Scan the entries below. List each line with "Дата".
□ □ □
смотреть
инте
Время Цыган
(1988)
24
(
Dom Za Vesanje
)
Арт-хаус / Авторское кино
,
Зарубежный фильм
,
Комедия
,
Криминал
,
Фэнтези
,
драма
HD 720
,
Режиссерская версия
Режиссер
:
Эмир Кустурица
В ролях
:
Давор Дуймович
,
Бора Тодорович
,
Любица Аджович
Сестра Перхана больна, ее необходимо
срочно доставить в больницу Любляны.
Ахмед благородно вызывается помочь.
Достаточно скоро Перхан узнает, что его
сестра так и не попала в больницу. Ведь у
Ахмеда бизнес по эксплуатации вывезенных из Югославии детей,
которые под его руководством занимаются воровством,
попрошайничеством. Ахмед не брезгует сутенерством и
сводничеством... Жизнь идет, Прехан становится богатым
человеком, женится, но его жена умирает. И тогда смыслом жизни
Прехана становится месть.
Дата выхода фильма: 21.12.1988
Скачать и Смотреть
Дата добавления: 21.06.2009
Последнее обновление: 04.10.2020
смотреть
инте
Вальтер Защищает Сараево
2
□ □ □
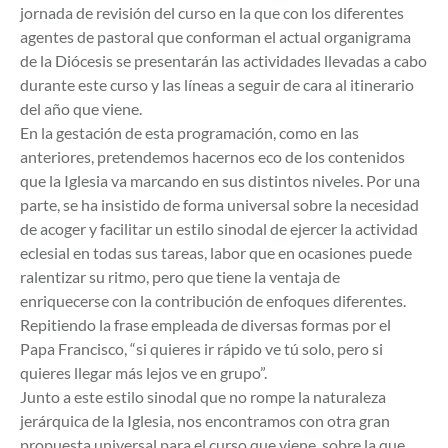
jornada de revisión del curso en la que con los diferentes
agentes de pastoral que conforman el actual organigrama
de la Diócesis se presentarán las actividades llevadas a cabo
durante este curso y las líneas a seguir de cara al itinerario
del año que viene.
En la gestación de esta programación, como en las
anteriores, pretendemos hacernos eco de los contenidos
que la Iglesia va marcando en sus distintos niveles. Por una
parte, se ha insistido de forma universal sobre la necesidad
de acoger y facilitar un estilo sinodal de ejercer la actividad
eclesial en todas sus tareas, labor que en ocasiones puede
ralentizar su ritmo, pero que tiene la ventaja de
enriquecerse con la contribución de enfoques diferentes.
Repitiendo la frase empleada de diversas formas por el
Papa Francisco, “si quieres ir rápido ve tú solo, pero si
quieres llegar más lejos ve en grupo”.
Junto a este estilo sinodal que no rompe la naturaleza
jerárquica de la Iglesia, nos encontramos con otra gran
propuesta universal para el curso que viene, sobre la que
□ □ □
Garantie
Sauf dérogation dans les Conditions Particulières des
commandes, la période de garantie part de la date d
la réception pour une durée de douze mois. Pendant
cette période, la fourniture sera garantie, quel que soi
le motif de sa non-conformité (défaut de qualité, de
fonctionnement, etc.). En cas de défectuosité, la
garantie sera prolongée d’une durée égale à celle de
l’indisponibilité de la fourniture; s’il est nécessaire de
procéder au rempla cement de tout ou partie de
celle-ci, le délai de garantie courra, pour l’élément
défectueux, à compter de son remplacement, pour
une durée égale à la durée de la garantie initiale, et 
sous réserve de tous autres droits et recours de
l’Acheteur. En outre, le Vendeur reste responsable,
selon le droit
□ □ □
Your solution ::
Дата выхода фильма: 21.12.1988
Дата добавления: 21.06.2009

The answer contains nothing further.